There’s been nothing like this since Washington forded the Rubicon or Trump crossed the Delaware or delivered the Gettysburg Address (you know, the one that began “Four score and eleven women ago…”) — or pick your own seminal moment in American history.
Billions of words, that face, those gestures, the endless insults, the abused women and the emails, the 24/7 spectacle of it all… Whatever happens on Election Day, let’s accept one reality: we’re in a new political era in this country. We just haven’t quite taken it in. Not really.
Forget Donald Trump.
Doh! Why did I write that? Who could possibly forget the first presidential candidate in our history preemptively unwilling to accept election results? (Even the South in 1860 accepted the election of Abraham Lincoln before trying to wave goodbye to the Union.) Who could forget the man who claimed that abortions could take place on the day of or the day before actual birth? Who could forget the man who claimed in front of an audience of nearly 72 million Americans that he had never met the women who accused him of sexual aggression and abuse, including the People magazine reporter who interviewed him? Who could forget the candidate who proudly cited his positive polling results at rallies and in tweets, month after month, before (when those same polls turned against him) discovering that they were all “rigged”?

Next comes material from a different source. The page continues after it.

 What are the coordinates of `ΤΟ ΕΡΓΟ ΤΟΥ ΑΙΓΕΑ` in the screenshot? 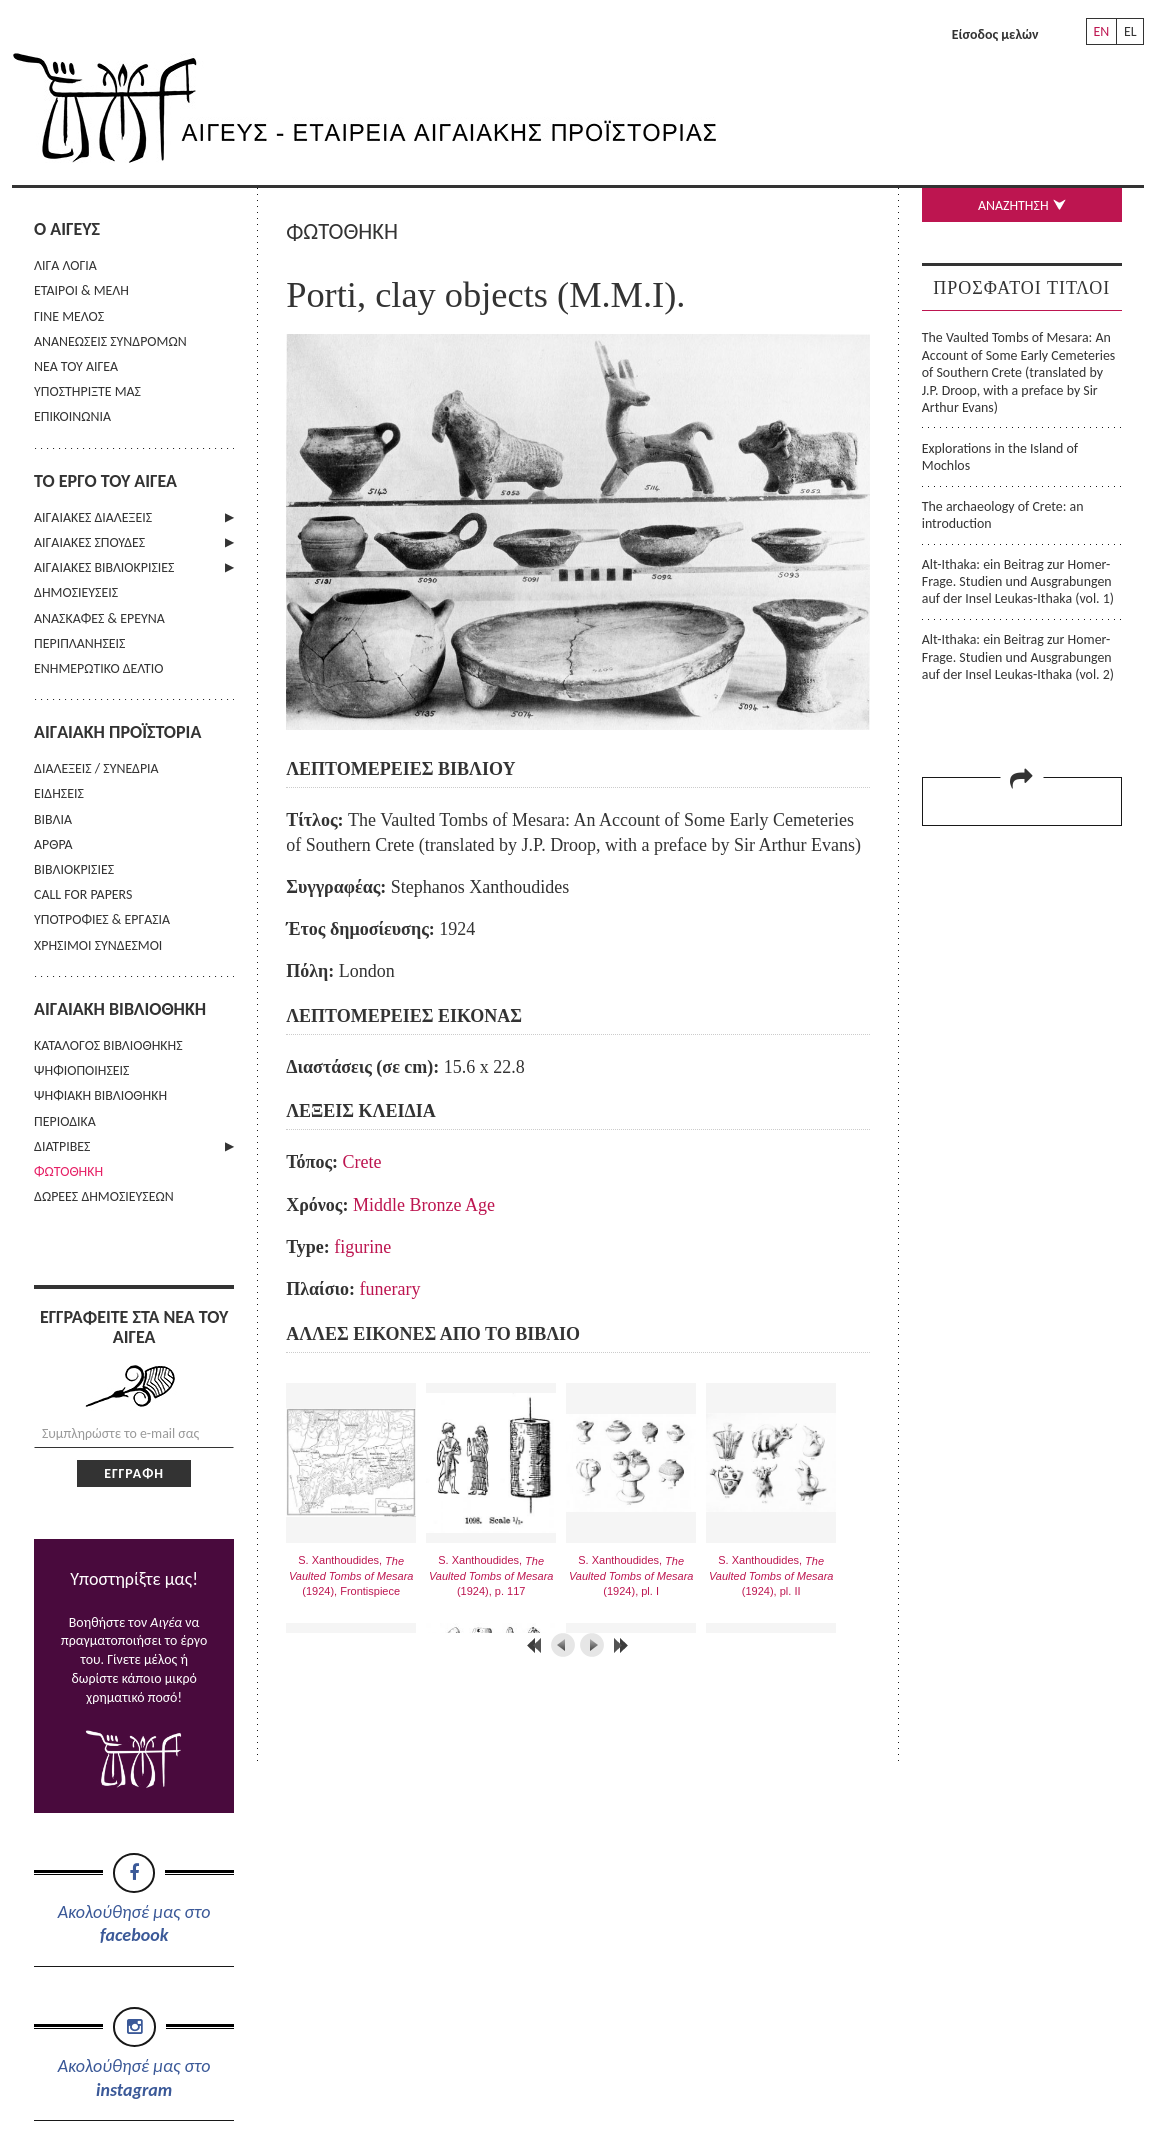 It's located at (105, 481).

Whatever you think of The Donald, who in the world — and I mean the whole wide world (including the Iranians) — could possibly forget him or the election he’s stalked so ominously? When you think of him, however, don’t make him the cause of American political dysfunction. He’s just the bizarre, disturbed, and disturbing symptom of the transformation of the American political system.
Admittedly, he is a one-of-a-kind “politician,” even among his associates in surging right-wing nationalist and anti-whatever movements globally. He makes France’s Marine Le Pen seem like the soul of rationality and Philippine President Rodrigo Duterte look like a master tactician of our age. But what truly makes Donald Trump and this election season fascinating and confounding is that we’re not just talking about the presidency of a country, but of the country. The United States remains the great imperial state on Planet Earth in terms of the reach of its military and the power of its economy and culture to influence the workings of everything just about everywhere. And yet, based on the last strange year of election campaigning, it’s hard not to think that something — and not just The Donald — is unnervingly amiss on Planet America.